The way i understood original idea from Ted, since we are performing projection into B, then the center of original data would also project onto center of projected data (in this case, data are column vectors).
if row vectors are implied as pca items that means subtraction of row mean but i am not 100% sure how this works, but it seems that this case can be solved by finding row-mean of Y and proceed with Y-M_y instead of Y. However, i am not sure at all how it plays out esp. with power iterations. It would seem to me that random projection of centered vs. non-centered data may not be the same in the context of this method. I don't immediately see this.
Even subtraction of median in B may affect the accuracy because random projection captured the action of the original data, but not necessarily the centered data. Once data is centered, the optimal subspace capturing variances might be quite different from original subspace produced in Q. That's why i say maybe brute force approach is the right one. At least i can easily convince myself it is what PCA defines.
In addition, the main difficulty is that to know mean of A, we need one separate pass over A (at least with a row mean), and the whole idea is that probably we can do it on the fly somewehre else with already projected data.
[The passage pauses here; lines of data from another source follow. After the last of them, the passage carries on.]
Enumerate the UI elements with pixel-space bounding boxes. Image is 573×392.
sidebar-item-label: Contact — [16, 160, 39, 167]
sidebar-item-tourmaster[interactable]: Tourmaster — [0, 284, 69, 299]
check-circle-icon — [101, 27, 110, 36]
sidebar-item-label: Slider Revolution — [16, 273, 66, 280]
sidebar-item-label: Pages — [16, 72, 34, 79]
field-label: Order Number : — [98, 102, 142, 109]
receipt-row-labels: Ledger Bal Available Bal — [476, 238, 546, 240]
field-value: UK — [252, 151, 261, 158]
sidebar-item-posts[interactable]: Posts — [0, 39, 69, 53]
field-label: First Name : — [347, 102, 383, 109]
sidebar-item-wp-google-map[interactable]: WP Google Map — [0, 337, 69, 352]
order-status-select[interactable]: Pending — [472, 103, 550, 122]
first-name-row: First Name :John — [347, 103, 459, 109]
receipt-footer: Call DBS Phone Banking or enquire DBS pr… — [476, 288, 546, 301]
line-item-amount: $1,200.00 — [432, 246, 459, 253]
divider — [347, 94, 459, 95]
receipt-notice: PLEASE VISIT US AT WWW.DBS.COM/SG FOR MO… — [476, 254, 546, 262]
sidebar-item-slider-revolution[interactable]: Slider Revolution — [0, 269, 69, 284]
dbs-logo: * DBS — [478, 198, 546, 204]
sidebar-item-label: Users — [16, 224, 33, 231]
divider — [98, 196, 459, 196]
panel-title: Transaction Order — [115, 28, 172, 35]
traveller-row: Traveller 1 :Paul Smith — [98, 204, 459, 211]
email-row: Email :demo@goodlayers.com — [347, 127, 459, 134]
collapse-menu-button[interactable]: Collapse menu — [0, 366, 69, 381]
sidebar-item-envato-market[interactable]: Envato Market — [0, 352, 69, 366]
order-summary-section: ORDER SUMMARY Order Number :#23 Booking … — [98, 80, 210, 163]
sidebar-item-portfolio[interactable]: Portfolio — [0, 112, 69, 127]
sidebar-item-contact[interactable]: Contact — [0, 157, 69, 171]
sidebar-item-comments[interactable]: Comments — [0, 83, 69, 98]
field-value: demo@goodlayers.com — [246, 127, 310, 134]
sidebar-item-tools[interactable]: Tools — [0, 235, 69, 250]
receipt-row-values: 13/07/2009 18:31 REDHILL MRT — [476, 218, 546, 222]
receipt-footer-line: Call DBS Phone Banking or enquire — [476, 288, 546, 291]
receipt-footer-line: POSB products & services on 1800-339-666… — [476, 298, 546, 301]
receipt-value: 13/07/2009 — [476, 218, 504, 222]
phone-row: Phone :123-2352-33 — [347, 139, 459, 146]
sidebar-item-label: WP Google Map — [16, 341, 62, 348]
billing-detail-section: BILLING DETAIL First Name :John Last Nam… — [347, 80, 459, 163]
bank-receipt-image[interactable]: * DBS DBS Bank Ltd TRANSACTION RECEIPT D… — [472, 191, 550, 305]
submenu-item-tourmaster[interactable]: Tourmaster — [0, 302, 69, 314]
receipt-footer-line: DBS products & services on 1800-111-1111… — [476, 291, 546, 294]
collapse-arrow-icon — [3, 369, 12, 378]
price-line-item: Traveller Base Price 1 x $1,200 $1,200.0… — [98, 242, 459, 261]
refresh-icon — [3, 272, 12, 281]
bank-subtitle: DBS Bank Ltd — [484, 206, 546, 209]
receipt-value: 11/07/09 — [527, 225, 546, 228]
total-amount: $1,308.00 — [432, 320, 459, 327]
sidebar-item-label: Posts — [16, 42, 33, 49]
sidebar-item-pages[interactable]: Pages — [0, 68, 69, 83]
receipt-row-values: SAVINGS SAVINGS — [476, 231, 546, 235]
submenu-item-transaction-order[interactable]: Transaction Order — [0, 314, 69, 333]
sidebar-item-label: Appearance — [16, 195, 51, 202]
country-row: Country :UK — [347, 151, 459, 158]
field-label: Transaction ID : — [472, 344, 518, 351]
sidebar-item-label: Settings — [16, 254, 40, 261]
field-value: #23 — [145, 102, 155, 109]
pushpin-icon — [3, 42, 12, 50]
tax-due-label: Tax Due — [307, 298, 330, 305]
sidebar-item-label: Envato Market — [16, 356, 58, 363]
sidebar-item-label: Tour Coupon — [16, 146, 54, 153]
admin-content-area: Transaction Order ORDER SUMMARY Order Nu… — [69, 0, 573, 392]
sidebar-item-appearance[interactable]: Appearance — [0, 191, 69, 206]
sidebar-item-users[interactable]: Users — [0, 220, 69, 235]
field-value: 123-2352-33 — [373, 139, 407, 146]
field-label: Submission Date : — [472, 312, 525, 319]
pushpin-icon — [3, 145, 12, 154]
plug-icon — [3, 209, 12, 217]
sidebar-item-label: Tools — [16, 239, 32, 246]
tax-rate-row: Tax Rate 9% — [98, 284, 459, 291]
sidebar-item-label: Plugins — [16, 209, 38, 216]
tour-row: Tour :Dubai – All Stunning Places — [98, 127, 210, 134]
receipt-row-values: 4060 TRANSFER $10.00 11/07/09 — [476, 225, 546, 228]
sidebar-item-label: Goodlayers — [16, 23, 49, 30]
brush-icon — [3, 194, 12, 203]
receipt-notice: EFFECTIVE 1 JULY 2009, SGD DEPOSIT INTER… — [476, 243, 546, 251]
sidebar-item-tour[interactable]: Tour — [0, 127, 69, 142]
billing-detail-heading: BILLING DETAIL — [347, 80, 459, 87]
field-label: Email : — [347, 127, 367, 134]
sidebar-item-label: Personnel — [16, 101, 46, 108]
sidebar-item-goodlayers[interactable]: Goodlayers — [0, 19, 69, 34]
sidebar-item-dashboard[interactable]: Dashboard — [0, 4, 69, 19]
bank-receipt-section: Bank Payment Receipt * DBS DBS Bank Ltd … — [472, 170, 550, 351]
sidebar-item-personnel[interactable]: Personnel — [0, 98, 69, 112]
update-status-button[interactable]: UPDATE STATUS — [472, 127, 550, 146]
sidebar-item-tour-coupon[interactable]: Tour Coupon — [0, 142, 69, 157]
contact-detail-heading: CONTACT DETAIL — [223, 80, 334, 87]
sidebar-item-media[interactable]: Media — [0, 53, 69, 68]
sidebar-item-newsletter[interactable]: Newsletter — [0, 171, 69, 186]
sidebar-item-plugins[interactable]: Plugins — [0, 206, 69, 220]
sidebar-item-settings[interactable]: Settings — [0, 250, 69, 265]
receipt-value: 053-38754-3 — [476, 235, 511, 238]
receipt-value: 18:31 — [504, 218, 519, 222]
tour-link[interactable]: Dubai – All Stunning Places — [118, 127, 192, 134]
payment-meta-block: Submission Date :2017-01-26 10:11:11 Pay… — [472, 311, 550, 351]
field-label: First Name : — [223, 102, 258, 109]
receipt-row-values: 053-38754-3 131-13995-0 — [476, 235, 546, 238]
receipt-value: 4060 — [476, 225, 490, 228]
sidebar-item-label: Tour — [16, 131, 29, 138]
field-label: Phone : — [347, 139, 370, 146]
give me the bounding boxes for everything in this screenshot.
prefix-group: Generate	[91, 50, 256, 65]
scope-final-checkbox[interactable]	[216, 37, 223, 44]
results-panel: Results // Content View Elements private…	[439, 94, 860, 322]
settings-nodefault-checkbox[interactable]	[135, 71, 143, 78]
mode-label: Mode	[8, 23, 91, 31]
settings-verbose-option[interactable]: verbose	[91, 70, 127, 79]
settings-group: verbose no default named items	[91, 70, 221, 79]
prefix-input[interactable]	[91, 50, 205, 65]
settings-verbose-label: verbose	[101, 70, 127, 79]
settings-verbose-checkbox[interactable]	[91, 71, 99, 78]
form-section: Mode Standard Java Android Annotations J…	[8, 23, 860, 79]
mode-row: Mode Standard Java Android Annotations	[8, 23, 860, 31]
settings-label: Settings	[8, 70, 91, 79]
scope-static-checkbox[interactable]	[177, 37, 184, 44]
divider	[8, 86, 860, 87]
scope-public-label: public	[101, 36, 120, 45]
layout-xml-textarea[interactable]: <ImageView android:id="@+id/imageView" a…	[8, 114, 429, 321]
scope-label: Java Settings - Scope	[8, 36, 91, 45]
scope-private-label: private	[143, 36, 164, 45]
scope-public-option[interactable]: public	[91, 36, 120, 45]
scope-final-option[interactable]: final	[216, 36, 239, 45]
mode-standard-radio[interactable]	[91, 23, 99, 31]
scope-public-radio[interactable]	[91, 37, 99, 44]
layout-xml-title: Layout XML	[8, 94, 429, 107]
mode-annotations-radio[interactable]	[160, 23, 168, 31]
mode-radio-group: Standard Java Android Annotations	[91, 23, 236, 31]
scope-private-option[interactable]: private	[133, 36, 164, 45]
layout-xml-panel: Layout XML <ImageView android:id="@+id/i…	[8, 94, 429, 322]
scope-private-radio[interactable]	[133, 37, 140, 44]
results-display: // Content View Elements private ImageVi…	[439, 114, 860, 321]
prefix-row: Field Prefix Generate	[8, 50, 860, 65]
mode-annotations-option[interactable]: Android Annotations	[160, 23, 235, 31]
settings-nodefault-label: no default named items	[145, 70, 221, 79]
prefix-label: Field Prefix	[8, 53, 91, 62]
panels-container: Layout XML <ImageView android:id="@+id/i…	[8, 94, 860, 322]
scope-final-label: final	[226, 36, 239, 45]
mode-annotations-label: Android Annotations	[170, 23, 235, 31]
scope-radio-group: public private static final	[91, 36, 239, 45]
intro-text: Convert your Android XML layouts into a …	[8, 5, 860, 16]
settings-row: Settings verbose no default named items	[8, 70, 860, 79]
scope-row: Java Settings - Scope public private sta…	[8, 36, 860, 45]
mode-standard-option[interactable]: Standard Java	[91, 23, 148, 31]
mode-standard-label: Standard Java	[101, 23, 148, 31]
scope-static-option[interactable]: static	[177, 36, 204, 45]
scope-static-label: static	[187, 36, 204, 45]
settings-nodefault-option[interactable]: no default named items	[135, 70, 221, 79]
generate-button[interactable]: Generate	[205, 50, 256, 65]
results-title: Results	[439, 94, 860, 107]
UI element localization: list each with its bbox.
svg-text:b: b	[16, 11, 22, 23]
One question: is it necessary to do mean-subtraction of A before computing the QR decomposition, or will the columns of Q still
form a good basis even without mean-subtraction?
That's exactly my concern. i think this breaks the fundamental premise of the method (unless it somehow magically appears to be just as good, bit it would seem to me it is not, at least i can construct a visual counterexample in my head).
So assume we need to do subtraction before attempting to find a good basis for projection. Then for the case of column-wise mean it is easy, we can do it on the fly and we need just one pass over data while doing the Y and Q stuff. If we want a row-wise mean, the brute force requires one more pass to aquire the mean.
It seems there are two jobs that need to be modified: BBT-job and V-job. Since they both work column wise it should
be straightforward to pass in the vector qs and the scalar a_mean( i ).
BBt job is now obsolete. BBt is now produced in reducers of Bt job as a bonus and finalized in the front end.